*Problem to solve*: When you reach the line in the data below that contains "Hirdetés Budapest", please start repeating lines exactly, and stop after the line that contains "Carregando artigo...", repeating nothing else.

-- Data for review follows --

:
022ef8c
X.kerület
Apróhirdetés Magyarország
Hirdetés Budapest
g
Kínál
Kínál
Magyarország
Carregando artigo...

-- Data for review concluded --
-- Data for review follows --

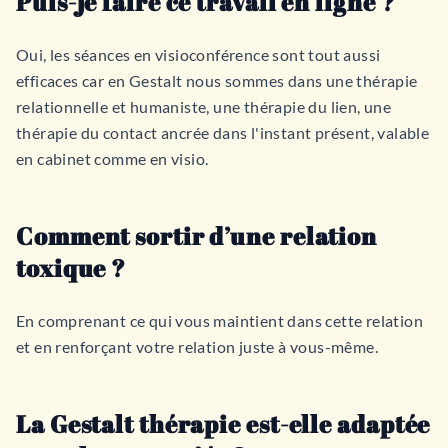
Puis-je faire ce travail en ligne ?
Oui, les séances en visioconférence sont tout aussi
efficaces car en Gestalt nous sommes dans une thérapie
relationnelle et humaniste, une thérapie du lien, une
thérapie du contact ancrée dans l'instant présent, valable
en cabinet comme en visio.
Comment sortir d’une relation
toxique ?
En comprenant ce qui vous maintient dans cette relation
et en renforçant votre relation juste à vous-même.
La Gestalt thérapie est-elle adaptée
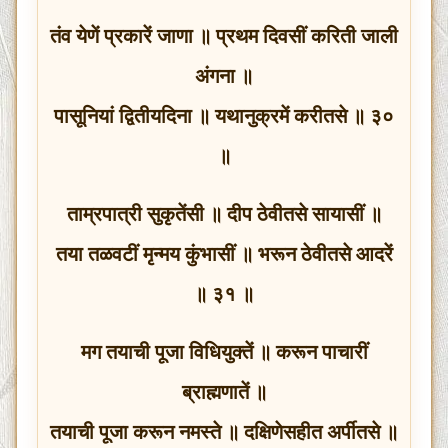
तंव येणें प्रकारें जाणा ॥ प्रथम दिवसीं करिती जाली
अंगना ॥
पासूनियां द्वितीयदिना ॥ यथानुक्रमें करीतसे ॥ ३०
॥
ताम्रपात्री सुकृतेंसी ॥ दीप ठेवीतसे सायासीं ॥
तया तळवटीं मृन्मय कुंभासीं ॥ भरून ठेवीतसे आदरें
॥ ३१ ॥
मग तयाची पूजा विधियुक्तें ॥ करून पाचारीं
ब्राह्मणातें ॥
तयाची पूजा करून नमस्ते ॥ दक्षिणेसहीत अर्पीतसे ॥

-- Data for review concluded --

*Written answer*:
Hirdetés Budapest
g
Kínál
Kínál
Magyarország
Carregando artigo...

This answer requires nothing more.